Two AUWCL Students Receive National Peggy Browning Fellowships

April 19, 2018

2L Christina Canalizo and 1L Ericka Cruz, two students at American University Washington College Law, have been awarded the national Peggy Browning Fellowship.

Canalizo and Cruz will be two of over 80 Peggy Browning Fund fellows participating in public interest labor law fellowships nationwide this summer. Canalizo will be a Peggy Browning Fellow at the United Food and Commercial Workers (UFCW) International Union in Washington, D.C. Cruz’s fellowship will be at CASA – an organization that advocates and expands opportunities for Latino and immigrant people – in Hyattsville, Maryland.

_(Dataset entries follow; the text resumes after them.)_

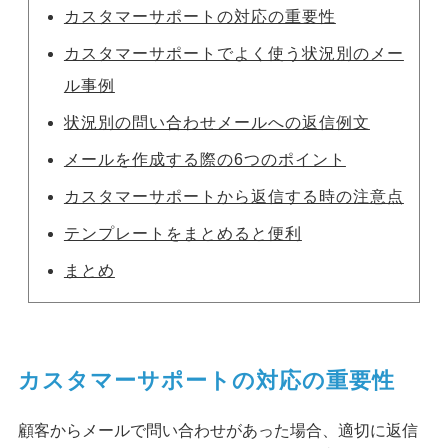
カスタマーサポートの対応の重要性
カスタマーサポートでよく使う状況別のメー
ル事例
状況別の問い合わせメールへの返信例文
メールを作成する際の6つのポイント
カスタマーサポートから返信する時の注意点
テンプレートをまとめると便利
まとめ
カスタマーサポートの対応の重要性
顧客からメールで問い合わせがあった場合、適切に返信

The Peggy Browning Fund was established in memory of Margaret A. Browning, a prominent union-side attorney and member of the National Labor Relations Board. These fellowships provide law students with unique, diverse and challenging opportunities to fight for social and economic justice, with the hope the experiences will inspire students to enter careers in public interest labor law.

“The fellowship is to train the next generation of labor lawyers,” Canalizo said. “(At UFWC) I’ll be doing the big picture work: looking at trends, doing research and writing.”

Cruz said as a 1L, “this is my first real law experience.”

“CASA works a lot with migrant workers’ rights in the DMV area, and I will be doing direct client services including intakes, filing applications, and writing the briefs with the attorney I will be working under,” Cruz said.

The pair were among over 400 applicants nationwide. Those selected for the 10-week fellowships not only excel in law school, but have also demonstrated their commitment to workers’ rights through their educational, work, volunteer, and personal experiences.

Canalizo previously worked for the National Women’s Law Center, and as an intern for their Workplace Justice and Income Security teams, advocated for raising the minimum wage and expanding access to affordable childcare. Cruz is a first-generation American, and prior to attending AUWCL, was an elementary school teacher with Teach for America in Hartford, Connecticut where she piloted a bilingual kindergarten program for students who were recent immigrants to the United States.